The gas sensor device 221 detects the gas within the chamber 220 and produces a detection signal that is responsive to the gas present. For instance, if a chemical resistance-type sensor array is used, the detection signal may be represented as a resistance value (for example, changing from zero to a certain value) or as a change in resistance (for example, from an initial value R0 to a subsequent value). The detection signal may then be used to derive gas-related information related to the external gas. The gas-related information may indicate the presence of one or more specific components in the external gas, the concentration or quantity of the specific component (or whether it reaches a certain value), whether the external gas conforms to a specific composition, or changes in the specific components, composition, or concentration of the external gas.

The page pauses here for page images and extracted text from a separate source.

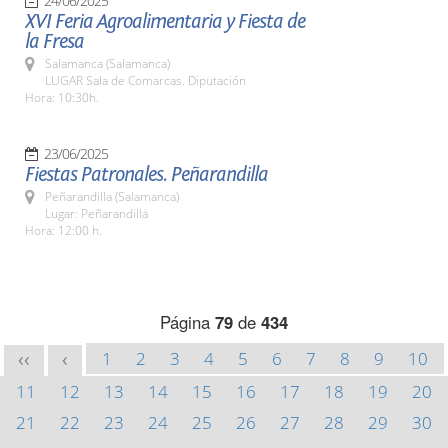
24/06/2025
XVI Feria Agroalimentaria y Fiesta de
la Fresa
Salamanca (Salamanca)
LUGAR Sala de Comarcas. Diputación
Hora: 10:30h.
23/06/2025
Fiestas Patronales. Peñarandilla
Peñarandilla (Salamanca)
Lugar: Peñarandilla
Hora: 12:00 h.
Página
79
de
434
1
2
3
4
5
6
7
8
9
10
<<
<
11
12
13
14
15
16
17
18
19
20
21
22
23
24
25
26
27
28
29
30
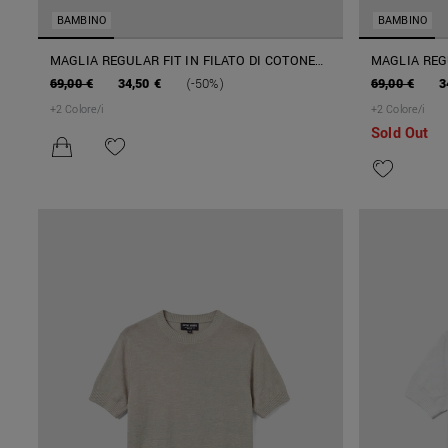
BAMBINO
BAMBINO
MAGLIA REGULAR FIT IN FILATO DI COTONE
MAGLIA REGU
SOFT
SOFT
69,00 €
34,50 €
(-50%)
69,00 €
3
+
2
Colore/i
+
2
Colore/i
Sold Out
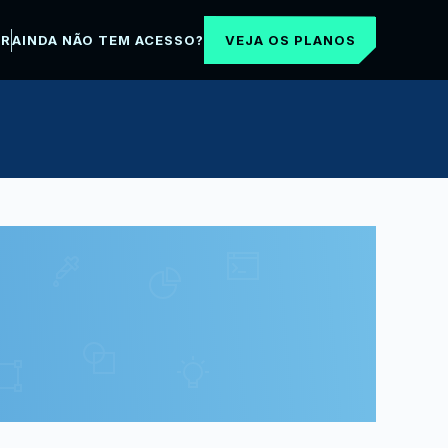
VEJA OS PLANOS
AR
AINDA NÃO TEM ACESSO?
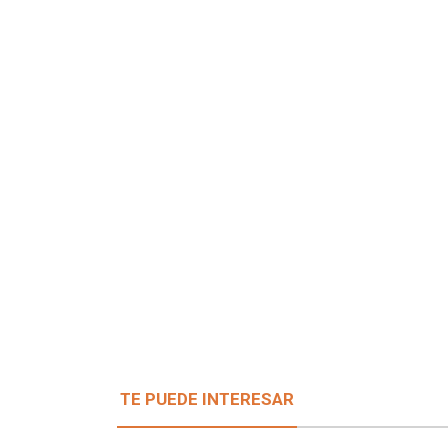
TE PUEDE INTERESAR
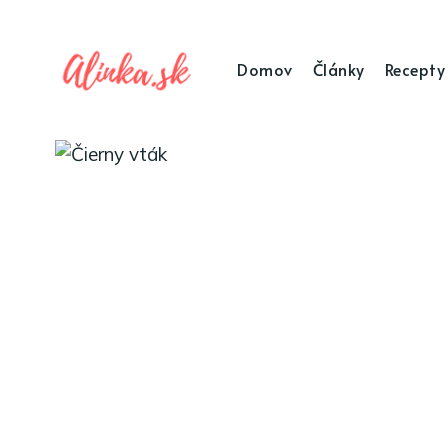
Domov
Články
Recepty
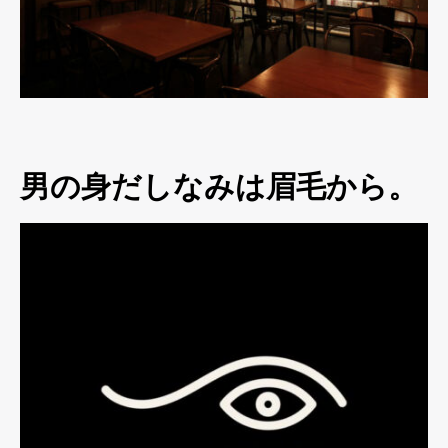
男の身だしなみは眉毛から。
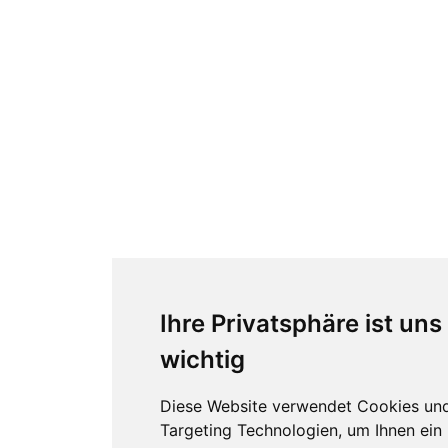
Ihre Privatsphäre ist uns
wichtig
Diese Website verwendet Cookies un
Targeting Technologien, um Ihnen ein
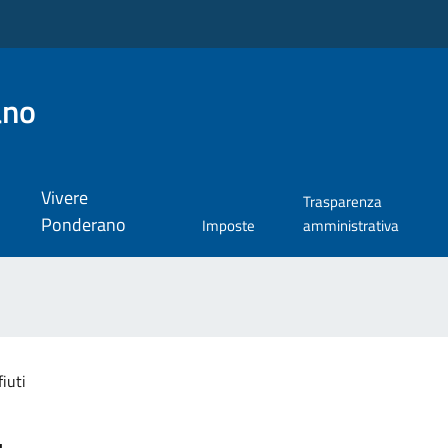
ano
Vivere
Trasparenza
Ponderano
Imposte
amministrativa
fiuti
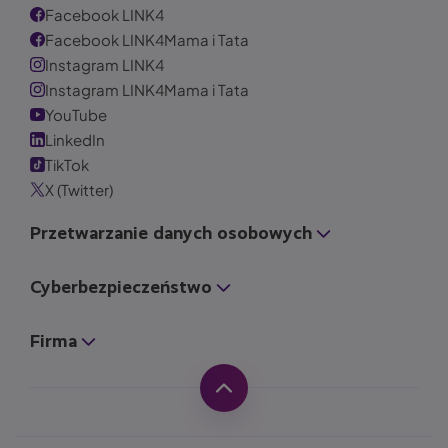
Facebook LINK4
Facebook LINK4Mama i Tata
Instagram LINK4
Instagram LINK4Mama i Tata
YouTube
LinkedIn
TikTok
X (Twitter)
Przetwarzanie danych osobowych
Cyberbezpieczeństwo
Firma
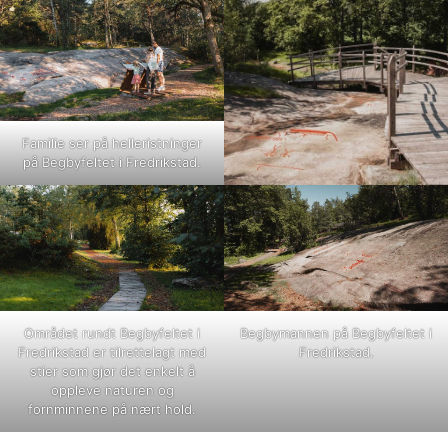
Familie ser på helleristninger
på Begbyfeltet i Fredrikstad.
Området rundt Begbyfeltet i
Begbymannen på Begbyfeltet i
Fredrikstad er tilrettelagt med
Fredrikstad.
stier som gjør det enkelt å
oppleve naturen og
fornminnene på nært hold.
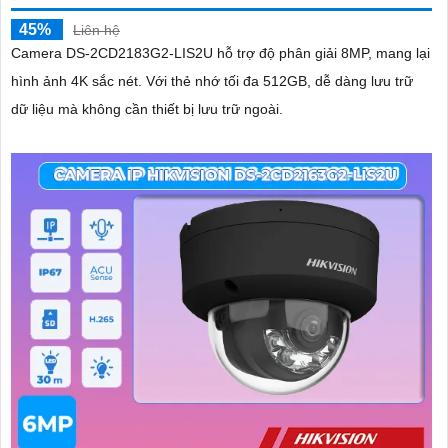
45%
Liên hệ
Camera DS-2CD2183G2-LIS2U hỗ trợ độ phân giải 8MP, mang lại
hình ảnh 4K sắc nét. Với thẻ nhớ tối đa 512GB, dễ dàng lưu trữ
dữ liệu mà không cần thiết bị lưu trữ ngoài.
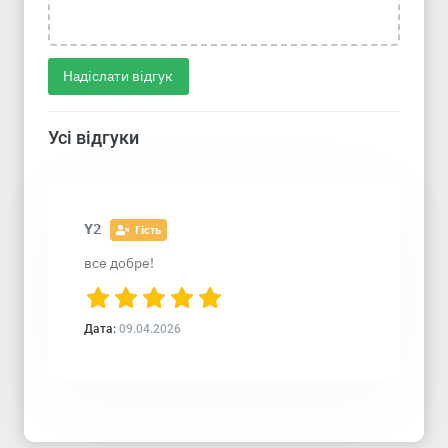
Надіслати відгук
Усі відгуки
Y2
Гість
все добре!
Дата:
09.04.2026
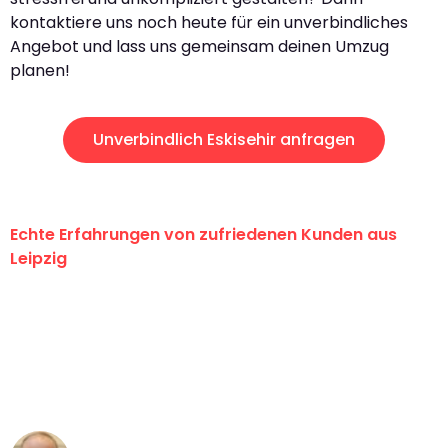
kontaktiere uns noch heute für ein unverbindliches
Angebot und lass uns gemeinsam deinen Umzug
planen!
Unverbindlich Eskisehir anfragen
Echte Erfahrungen von zufriedenen Kunden aus
Leipzig
"Erste Klasse! Ein großes Dankeschön
an das gesamte Team von Stein
Umzugsservice für ihren
außergewöhnlichen Service!"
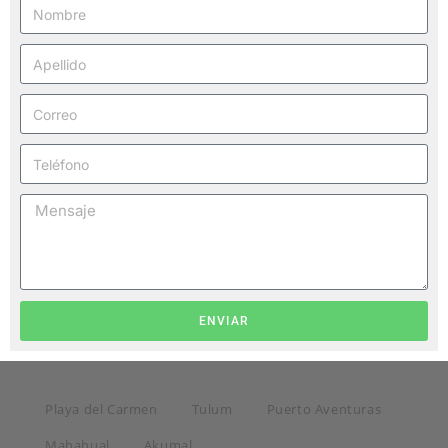
ENVIAR
Playa del Carmen
Tulum
Puerto Aventuras
Mahahual
Akumal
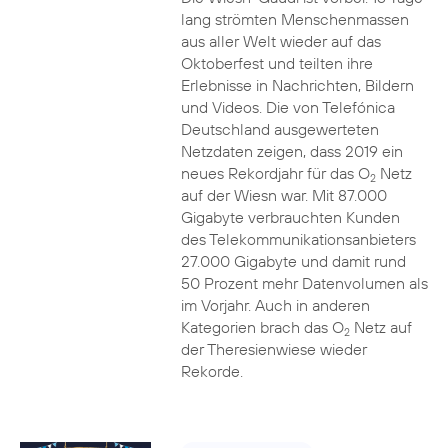
lang strömten Menschenmassen
aus aller Welt wieder auf das
Oktoberfest und teilten ihre
Erlebnisse in Nachrichten, Bildern
und Videos. Die von Telefónica
Deutschland ausgewerteten
Netzdaten zeigen, dass 2019 ein
neues Rekordjahr für das O
Netz
2
auf der Wiesn war. Mit 87.000
Gigabyte verbrauchten Kunden
des Telekommunikationsanbieters
27.000 Gigabyte und damit rund
50 Prozent mehr Datenvolumen als
im Vorjahr. Auch in anderen
Kategorien brach das O
Netz auf
2
der Theresienwiese wieder
Rekorde.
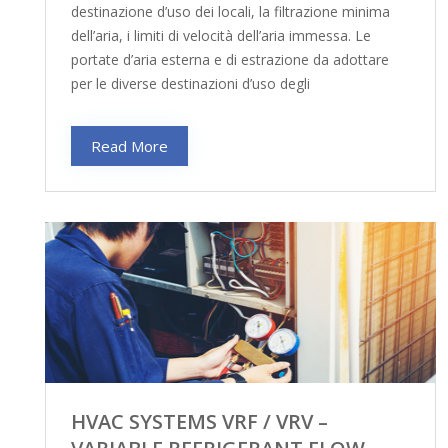
destinazione d’uso dei locali, la filtrazione minima
dell’aria, i limiti di velocità dell’aria immessa. Le
portate d’aria esterna e di estrazione da adottare
per le diverse destinazioni d’uso degli
Read More
HVAC SYSTEMS VRF / VRV –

The environmental sensor devices 222 are used to detect one or more environmental parameters within the chamber 220, which may include temperature, humidity, atmospheric pressure, or any combination thereof. As shown in FIG. 3, depending on the environmental parameters to be detected, the environmental sensor devices 222 may include a temperature sensor 222a, a humidity sensor 222b, and a pressure sensor 222c. The temperature sensor 222a, humidity sensor 222b, and pressure sensor 222c measure the temperature, humidity, and pressure in the chamber 220, respectively.

In the embodiment shown in FIG. 3, the electronic nose 20 is mounted on the robot 10 in a modular manner, and the processing unit 24 may be further connected to a control unit 30 of the robot 10. The control unit 30 may comprise a processor 31, a database 32, and a transmission interface 33 and may be used to control the processing unit 24, receive signals from it, or serve as a communication path between the electronic nose 20 and other external components. In one embodiment, the processor 31 receives and processes the detection signal from the gas sensor device 221 and the environmental sensor devices 222. For example, it may compare the detection signal with data stored in the database 32 and generate an analysis result related to the external gas. In one embodiment, the processor 31 may perform artificial intelligence computations, enabling the robot 10 to conduct generative AI processing on the detection signal and/or the environmental parameters locally. In other embodiments, the control unit 30 may be connected via the transmission interface 33 to an external device 40, such as a server or an external database. The transmission interface 33 may support wired or wireless communication protocols such as WiFi, BLE, Bluetooth, Z-Wave, USB, or Zigbee. It should be understood that in other embodiments, the control unit 30 may be integrated with the electronic nose 20 as a single module and is not limited to the configurations described above.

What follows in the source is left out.